DavidWarrenOnline
NEWSPAPER COLUMNS

SUNDAY SPECTATOR
January 27, 2008
Abortion
Last Tuesday, supporters “celebrated” the 35th anniversary of the Roe v. Wade decision by the U.S. Supreme Court, that opened America to abortion on demand. Tomorrow will be the anniversary of the even more radical decision of Canada's Supreme Court, on Jan. 28th, 1988, to strike down all the little that remained of our own restrictions on abortion. It went farther than that, for in making the decision in the Crown v. Henry Morgentaler, our Justices went beyond overturning the last vestiges of common law and precedent. They effectively ruled that male human beings had no right to an opinion in the matter, and that radical feminist precepts obviated any previous considerations of justice, right, and decency.

In the reasoning of the late Justice Bertha Wilson, no man could respond to the abortion dilemma, "even imaginatively ... because he can relate to it only by objectifying it, thereby eliminating the subjective elements of the female psyche."

But which women decide? For polls have fairly consistently shown, that women are more troubled by abortion than men; and few women are radical feminists.

The 1988 ruling was the most significant in a string of cases in which the same Puisne Justice and others wrote this principle -- that a woman's subjective judgement may trump objective facts -- into the heart of Canadian law. In the Crown v. Angélique Lavallee, 1990, she extended this reasoning to hold that a woman who had been abused by a man could be excused for killing him, even if the man was defenceless and she came to the encounter armed. In such a case, the courts could employ the testimony of feminist experts on “battered wife syndrome” to discount witnesses whose view of the facts might be contaminated by “myths” and “stereotypes.”
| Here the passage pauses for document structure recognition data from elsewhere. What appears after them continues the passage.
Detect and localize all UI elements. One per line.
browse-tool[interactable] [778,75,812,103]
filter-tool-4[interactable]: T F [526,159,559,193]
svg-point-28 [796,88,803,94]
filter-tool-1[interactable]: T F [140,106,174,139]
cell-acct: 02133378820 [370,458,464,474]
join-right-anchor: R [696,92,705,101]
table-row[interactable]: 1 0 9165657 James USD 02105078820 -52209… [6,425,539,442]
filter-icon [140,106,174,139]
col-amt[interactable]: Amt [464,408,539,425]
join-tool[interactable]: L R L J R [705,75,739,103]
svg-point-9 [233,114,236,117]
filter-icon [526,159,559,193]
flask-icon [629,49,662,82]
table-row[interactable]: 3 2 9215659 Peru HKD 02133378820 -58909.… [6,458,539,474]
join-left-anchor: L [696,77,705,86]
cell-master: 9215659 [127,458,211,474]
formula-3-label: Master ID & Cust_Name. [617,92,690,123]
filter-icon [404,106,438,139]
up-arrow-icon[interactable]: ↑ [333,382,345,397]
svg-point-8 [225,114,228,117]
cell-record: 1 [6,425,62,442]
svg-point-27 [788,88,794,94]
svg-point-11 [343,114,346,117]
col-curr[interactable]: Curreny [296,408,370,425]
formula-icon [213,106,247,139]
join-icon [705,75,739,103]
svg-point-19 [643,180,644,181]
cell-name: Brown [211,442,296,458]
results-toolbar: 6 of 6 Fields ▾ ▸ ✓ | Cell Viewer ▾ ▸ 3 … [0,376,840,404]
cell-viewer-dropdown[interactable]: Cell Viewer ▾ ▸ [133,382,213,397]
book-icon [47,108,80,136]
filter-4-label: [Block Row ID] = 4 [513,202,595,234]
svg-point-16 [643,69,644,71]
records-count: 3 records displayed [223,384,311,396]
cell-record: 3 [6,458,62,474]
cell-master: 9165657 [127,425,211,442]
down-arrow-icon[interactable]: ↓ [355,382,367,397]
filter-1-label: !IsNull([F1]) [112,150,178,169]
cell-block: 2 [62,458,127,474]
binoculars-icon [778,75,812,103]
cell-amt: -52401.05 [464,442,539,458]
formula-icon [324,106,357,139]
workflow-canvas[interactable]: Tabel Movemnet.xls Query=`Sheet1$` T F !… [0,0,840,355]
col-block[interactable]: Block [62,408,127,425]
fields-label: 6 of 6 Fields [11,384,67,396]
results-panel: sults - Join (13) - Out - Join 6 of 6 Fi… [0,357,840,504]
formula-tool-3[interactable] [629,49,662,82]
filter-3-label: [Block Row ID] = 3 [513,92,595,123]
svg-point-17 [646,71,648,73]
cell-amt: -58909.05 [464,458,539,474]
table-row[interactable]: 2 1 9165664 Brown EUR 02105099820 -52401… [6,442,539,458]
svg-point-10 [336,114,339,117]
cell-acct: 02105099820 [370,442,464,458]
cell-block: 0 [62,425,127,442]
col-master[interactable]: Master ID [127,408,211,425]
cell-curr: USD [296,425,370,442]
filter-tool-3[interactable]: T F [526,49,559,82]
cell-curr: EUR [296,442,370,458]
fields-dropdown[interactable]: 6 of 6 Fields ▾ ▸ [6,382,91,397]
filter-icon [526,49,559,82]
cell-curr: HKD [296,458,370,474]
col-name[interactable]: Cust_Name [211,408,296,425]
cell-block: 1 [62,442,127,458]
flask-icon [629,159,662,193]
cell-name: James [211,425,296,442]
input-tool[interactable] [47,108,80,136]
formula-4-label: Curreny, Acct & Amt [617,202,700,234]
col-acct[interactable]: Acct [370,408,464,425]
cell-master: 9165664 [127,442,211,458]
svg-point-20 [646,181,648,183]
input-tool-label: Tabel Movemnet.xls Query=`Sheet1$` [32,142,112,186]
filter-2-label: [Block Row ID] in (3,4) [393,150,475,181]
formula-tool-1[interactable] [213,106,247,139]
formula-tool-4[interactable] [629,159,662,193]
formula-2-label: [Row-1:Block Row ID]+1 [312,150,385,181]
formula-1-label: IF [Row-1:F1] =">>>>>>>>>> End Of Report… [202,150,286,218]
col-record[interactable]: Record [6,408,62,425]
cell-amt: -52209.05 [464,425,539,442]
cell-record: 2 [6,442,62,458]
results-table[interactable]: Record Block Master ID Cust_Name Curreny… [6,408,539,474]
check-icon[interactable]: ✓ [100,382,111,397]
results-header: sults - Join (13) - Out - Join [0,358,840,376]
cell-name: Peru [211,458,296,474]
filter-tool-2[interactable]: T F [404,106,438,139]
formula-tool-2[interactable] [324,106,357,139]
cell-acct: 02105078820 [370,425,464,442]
I hate writing about this topic. I'm sure most of my readers hate reading about it. But abortion is an issue that will not fade, and the price of ignoring it is a moral hardening by which we all die to the truth.

For twenty years, under five prime ministers, Parliament has failed to reinstate any restrictions, with the result that Canada continues to have the world's most radical abortion regime. The unborn child has, in this country, to this day, no protection in law whatever. This child is ruled a “foetus” who may be disposed of at any point up to and including the moment of live birth -- a moment that can be as vague as any that occurs after the precise moment of conception.

Beyond Parliament, no effective challenge has been mounted to the reasoning that was employed to create this horrible reality. Indeed, the late Puisne Justice went to her grave last year with the adulation of Canada's “liberal” elites, and opposition to abortion has been mounted only by a tiny minority of devoted souls.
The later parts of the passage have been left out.